*** EXTRACTED INFORMATION Section Begins ***
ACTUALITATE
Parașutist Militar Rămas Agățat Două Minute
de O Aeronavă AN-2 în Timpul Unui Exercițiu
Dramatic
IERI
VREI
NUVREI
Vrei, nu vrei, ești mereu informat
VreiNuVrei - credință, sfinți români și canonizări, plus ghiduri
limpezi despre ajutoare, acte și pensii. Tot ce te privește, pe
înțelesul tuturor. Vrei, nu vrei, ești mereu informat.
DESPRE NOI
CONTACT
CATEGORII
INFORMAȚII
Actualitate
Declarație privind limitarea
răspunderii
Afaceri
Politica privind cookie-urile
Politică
*** EXTRACTED INFORMATION Section Ends ***
*** EXTRACTED INFORMATION Section Begins ***
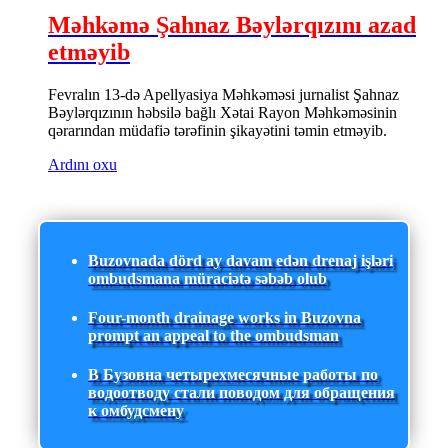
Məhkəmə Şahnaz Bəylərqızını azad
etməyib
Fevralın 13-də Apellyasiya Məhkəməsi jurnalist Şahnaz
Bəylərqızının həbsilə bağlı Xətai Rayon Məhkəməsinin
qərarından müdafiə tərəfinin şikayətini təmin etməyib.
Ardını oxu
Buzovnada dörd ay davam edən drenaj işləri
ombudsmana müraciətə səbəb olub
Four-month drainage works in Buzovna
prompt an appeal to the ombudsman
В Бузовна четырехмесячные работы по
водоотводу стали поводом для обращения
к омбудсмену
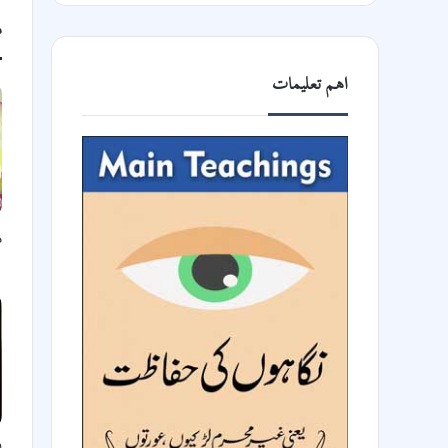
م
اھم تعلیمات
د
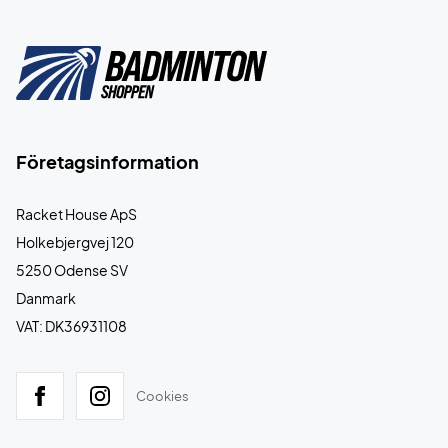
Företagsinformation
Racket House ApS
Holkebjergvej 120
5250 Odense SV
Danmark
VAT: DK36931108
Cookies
*** EXTRACTED INFORMATION Section Ends ***
▸ EXERCISE PROMPT
From the data above, reproduce word for word the lines running from the line with "Fevralın 13-də Apellyasiya" to the line with "В Бузовна четырехмесячные работы по", ends included.

▸ OUTPUT OF THE EXERCISE
Fevralın 13-də Apellyasiya Məhkəməsi jurnalist Şahnaz
Bəylərqızının həbsilə bağlı Xətai Rayon Məhkəməsinin
qərarından müdafiə tərəfinin şikayətini təmin etməyib.
Ardını oxu
Buzovnada dörd ay davam edən drenaj işləri
ombudsmana müraciətə səbəb olub
Four-month drainage works in Buzovna
prompt an appeal to the ombudsman
В Бузовна четырехмесячные работы по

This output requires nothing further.